Provide a verbatim copy of all the records below, leaving the images out.
══ Data to process
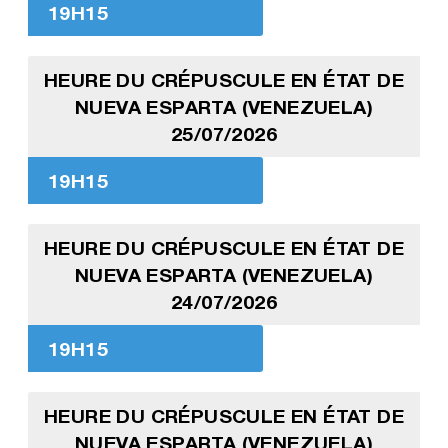
19H15
HEURE DU CRÉPUSCULE EN ÉTAT DE
NUEVA ESPARTA (VENEZUELA)
25/07/2026
19H15
HEURE DU CRÉPUSCULE EN ÉTAT DE
NUEVA ESPARTA (VENEZUELA)
24/07/2026
19H15
HEURE DU CRÉPUSCULE EN ÉTAT DE
NUEVA ESPARTA (VENEZUELA)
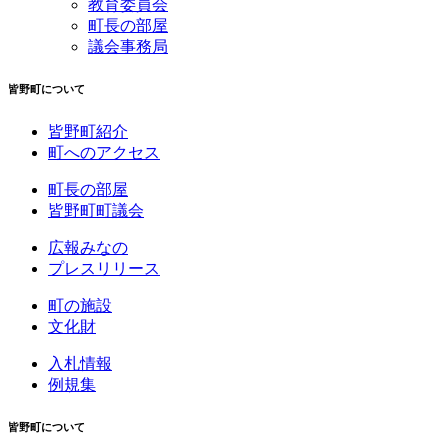
教育委員会
町長の部屋
議会事務局
皆野町について
皆野町紹介
町へのアクセス
町長の部屋
皆野町町議会
広報みなの
プレスリリース
町の施設
文化財
入札情報
例規集
皆野町について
════
Task solution
19H15
HEURE DU CRÉPUSCULE EN ÉTAT DE
NUEVA ESPARTA (VENEZUELA)
25/07/2026
19H15
HEURE DU CRÉPUSCULE EN ÉTAT DE
NUEVA ESPARTA (VENEZUELA)
24/07/2026
19H15
HEURE DU CRÉPUSCULE EN ÉTAT DE
NUEVA ESPARTA (VENEZUELA)
教育委員会
町長の部屋
議会事務局
皆野町について
皆野町紹介
町へのアクセス
町長の部屋
皆野町町議会
広報みなの
プレスリリース
町の施設
文化財
入札情報
例規集
皆野町について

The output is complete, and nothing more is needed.